🤖 AI Summary
This work addresses the inaccurate hallucination detection by large language models (LLMs) in summarization tasks—particularly the weak faithfulness evaluation in retrieval-augmented generation (RAG) settings. We propose FaithJudge, an LLM-as-a-judge evaluation framework guided by few-shot human annotations. FaithJudge integrates human-annotated priors with self-supervised hallucination modeling to significantly improve automated hallucination detection accuracy. Furthermore, it introduces a dual-track evolutionary hallucination leaderboard that enables dynamic, fine-grained, and task-adaptive quantification and ranking of faithfulness.

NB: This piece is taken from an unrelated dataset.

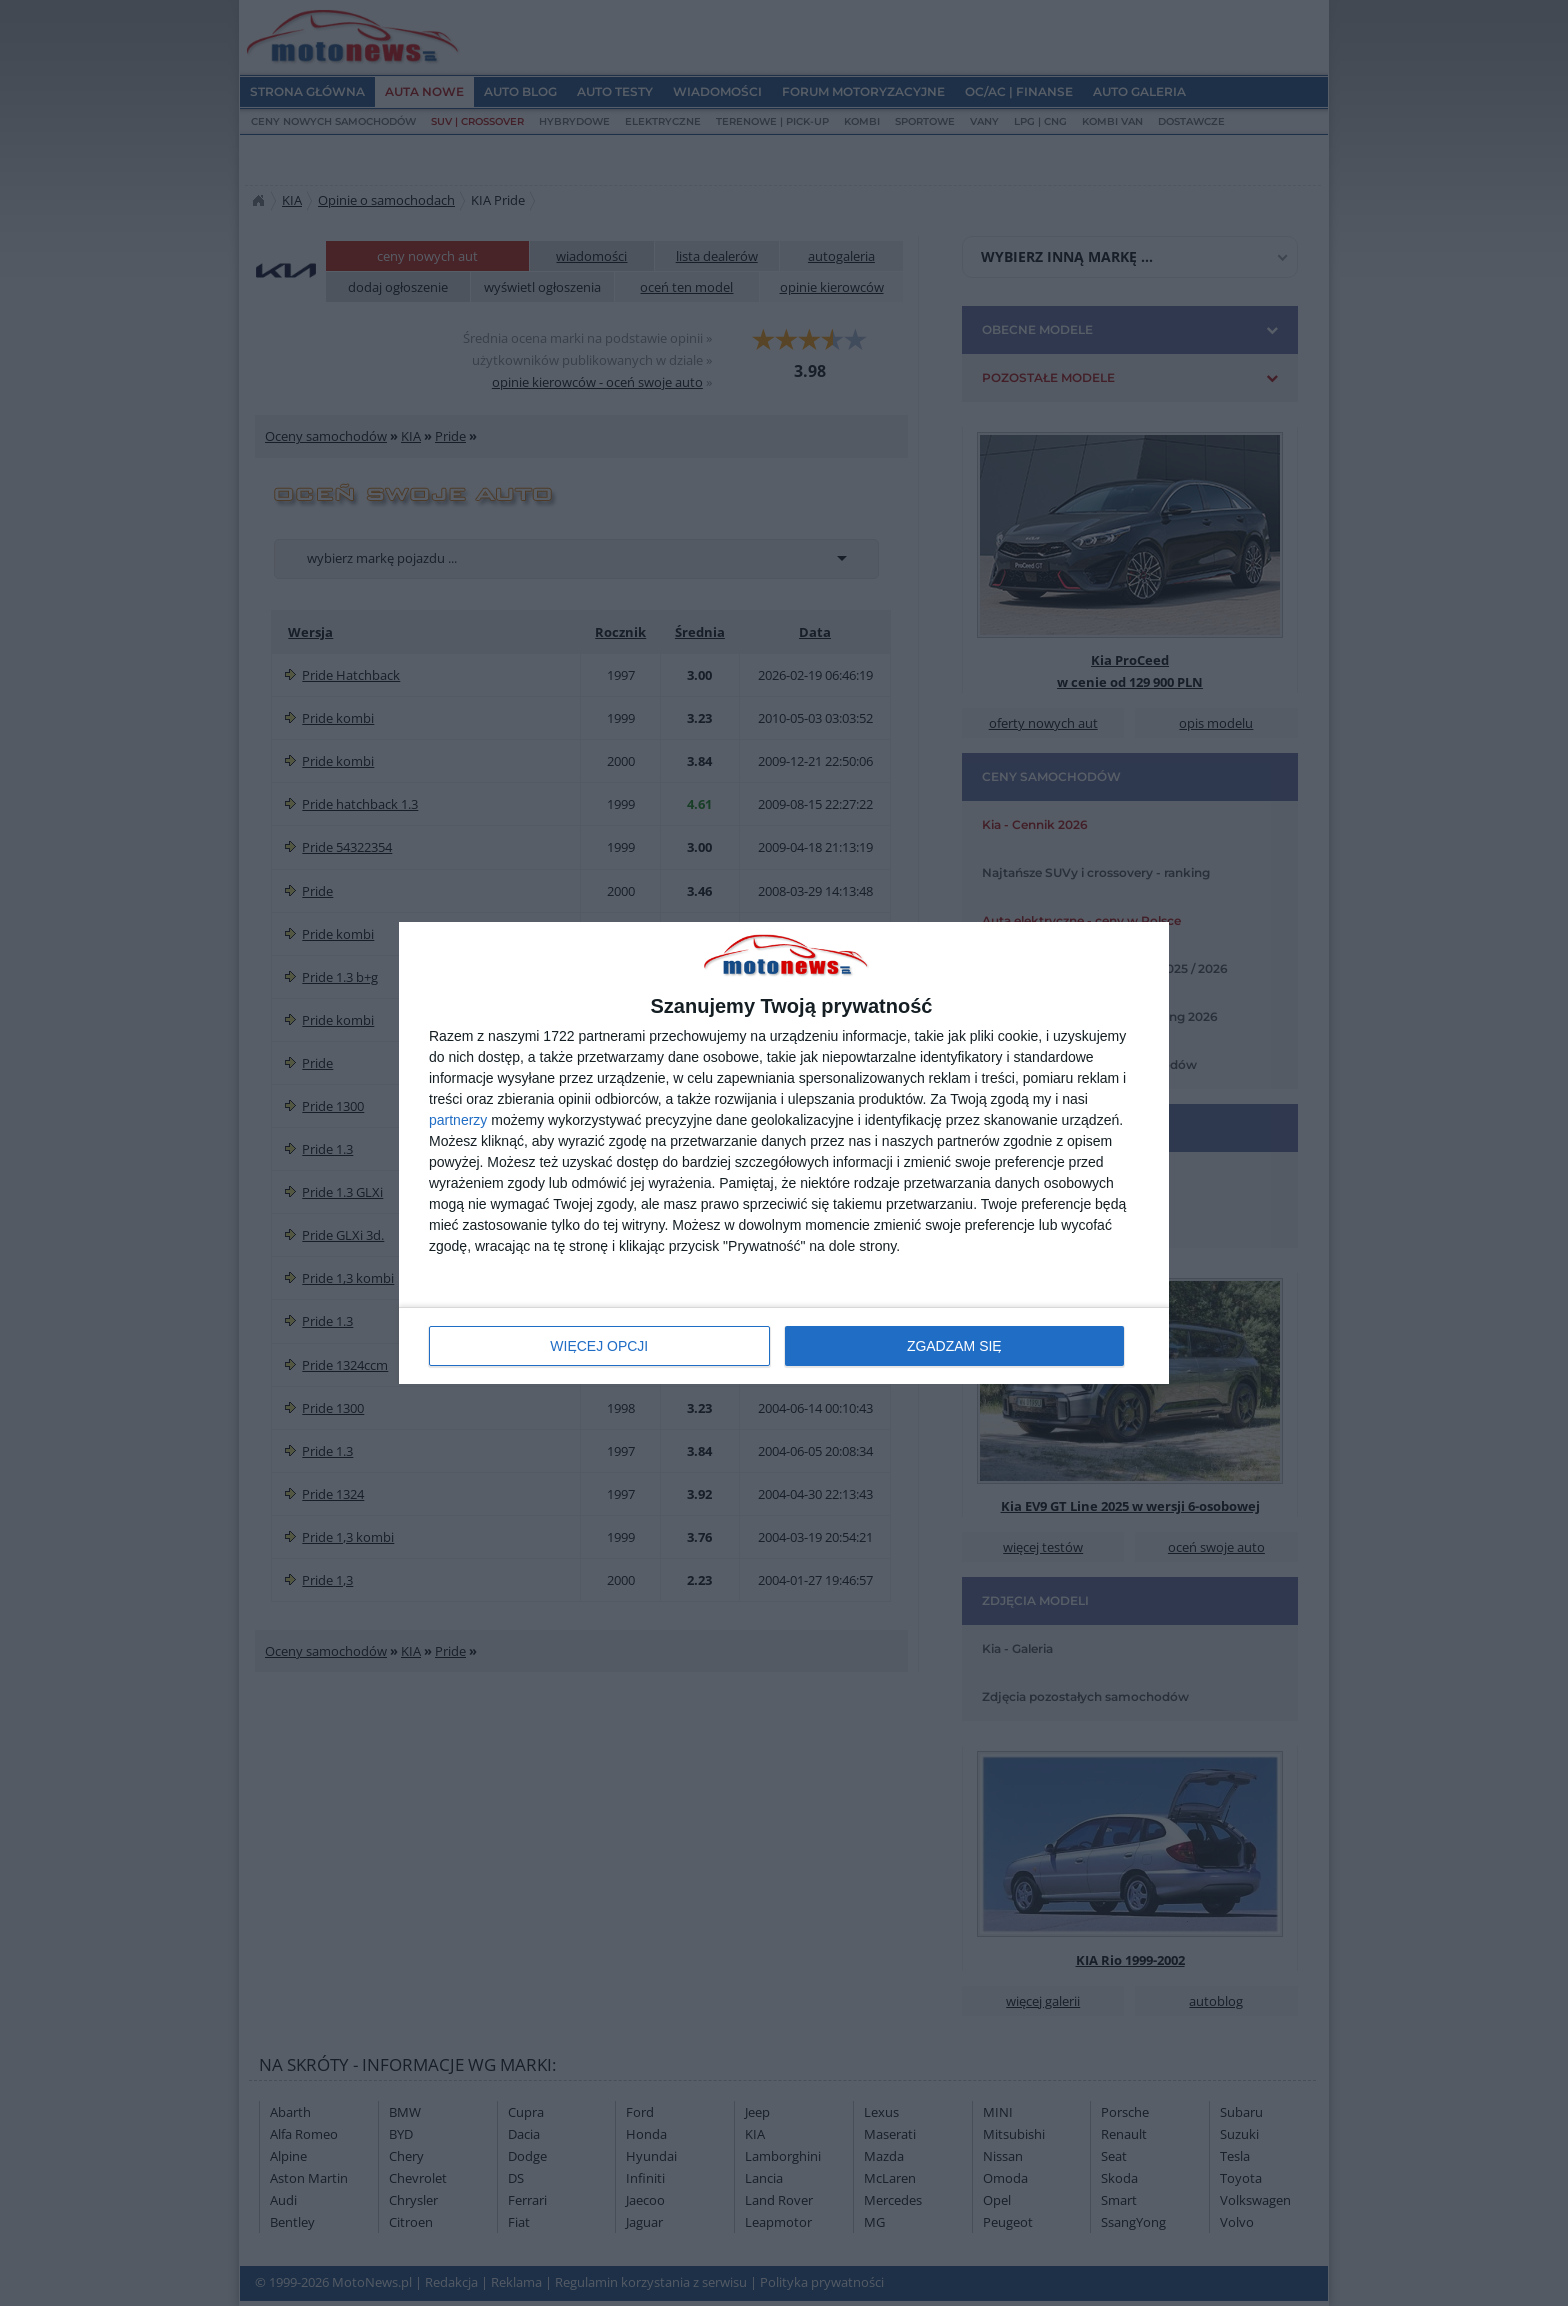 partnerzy (458, 1120)
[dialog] (784, 1153) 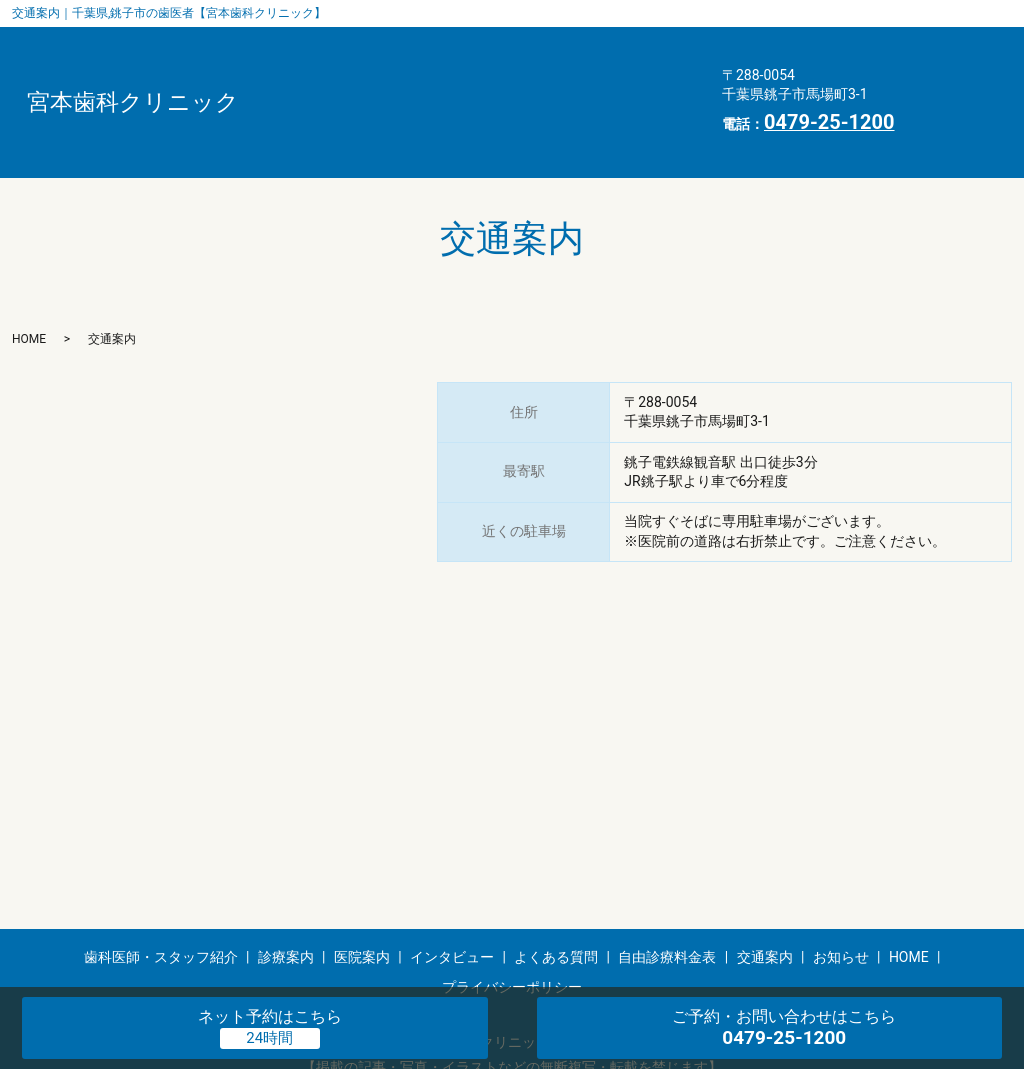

Extensive experiments demonstrate that FaithJudge outperforms state-of-the-art methods—including HHEM and the Vectara Leaderboard—across multiple benchmarks. By providing a more reliable, scalable, and principled benchmarking infrastructure, FaithJudge advances rigorous, interpretable, and application-aware faithfulness assessment for LLM-generated summaries.
📝 Abstract
Hallucinations remain a persistent challenge for LLMs. RAG aims to reduce hallucinations by grounding responses in contexts. However, even when provided context, LLMs still frequently introduce unsupported information or contradictions. This paper presents our efforts to measure LLM hallucinations with a focus on summarization tasks, assessing how often various LLMs introduce hallucinations when summarizing documents. We discuss Vectara's existing LLM hallucination leaderboard, based on the Hughes Hallucination Evaluation Model (HHEM). While HHEM and Vectara's Hallucination Leaderboard have garnered great research interest, we examine challenges faced by HHEM and current hallucination detection methods by analyzing the effectiveness of these methods on existing hallucination datasets. To address these limitations, we propose FaithJudge, an LLM-as-a-judge approach guided by few-shot human hallucination annotations, which substantially improves automated LLM hallucination evaluation over current methods. We introduce an enhanced hallucination leaderboard centered on FaithJudge, alongside our current hallucination leaderboard, enabling more reliable benchmarking of LLMs for hallucinations in RAG.